The Government Accountability Office (GAO) released a report on Tuesday detailing serious oversight failures at Camp East Montana, the largest ICE detention facility in the country, located at Fort Bliss outside El Paso, Texas. The report highlights a lost loaded firearm, inadequate healthcare for detainees, and failures to test for tuberculosis, among other issues.
Part 1: Immediate Action & Core Facts
The GAO investigation found that a contracted security guard lost a loaded firearm at the facility in January 2026, and as of March 2026, the weapon had not been recovered. Additionally, the facility failed to provide proper treatment for detainees with chronic health conditions, such as HIV or diabetes, and did not conduct tuberculosis testing. The report also noted that evidence related to the death of a detainee, initially ruled a suicide, was later determined to be a homicide by the local coroner and is now under FBI investigation.
Part 2: Deeper Dive & Context
Facility History and Construction Issues
Camp East Montana opened in August 2025 and has faced multiple incidents, including three detainee deaths in less than six weeks. The facility has also experienced outbreaks of tuberculosis and measles. The GAO attributed many of the issues to a rushed construction and contracting process, noting that the Army initially awarded a $1.2 billion contract to a contractor with no experience in detention services. The GAO stated that this approach contributed to waste of government resources and threats to the health and safety of detainees and staff.

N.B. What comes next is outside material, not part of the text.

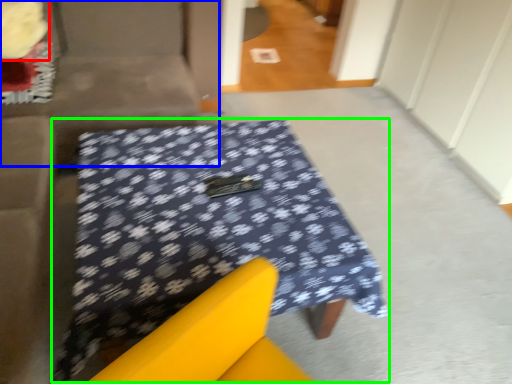 Question: Which object is positioned closest to flower (highlighted by a red box)? Select from couch (highlighted by a blue box) and table (highlighted by a green box).

Choices:
 (A) couch
 (B) table

Answer: (A)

ICE Oversight and Discrepancy Reports
ICE issued eight discrepancy reports and one oversight report for Camp East Montana, identifying serious problems at the facility. Discrepancy reports document performance issues by facility operators, requiring corrective actions. The GAO noted that even after ICE took over contract administration from the Army in October 2025, the facility continued to fail to meet contractual requirements.
Detainee Deaths and Investigations
The report detailed two detainee deaths in January 2026. One death, initially ruled a suicide, was later determined to be a homicide and is now under criminal investigation. Another detainee died by suicide after being left unattended for intervals longer than 15 minutes. The GAO also noted that the facility had a troubled history, including a fatal construction accident and multiple health-related incidents.
Political and Policy Implications
The GAO report raises questions about the effectiveness of ICE's oversight and the adequacy of the facility's operations. The findings suggest that the rushed construction and contracting process may have contributed to the ongoing issues. The report does not explicitly attribute the problems to any specific administration but notes that the facility was established during the Trump administration.
The GAO's findings highlight the need for improved oversight and accountability in detention facilities, particularly those operated under emergency or expedited contracting processes.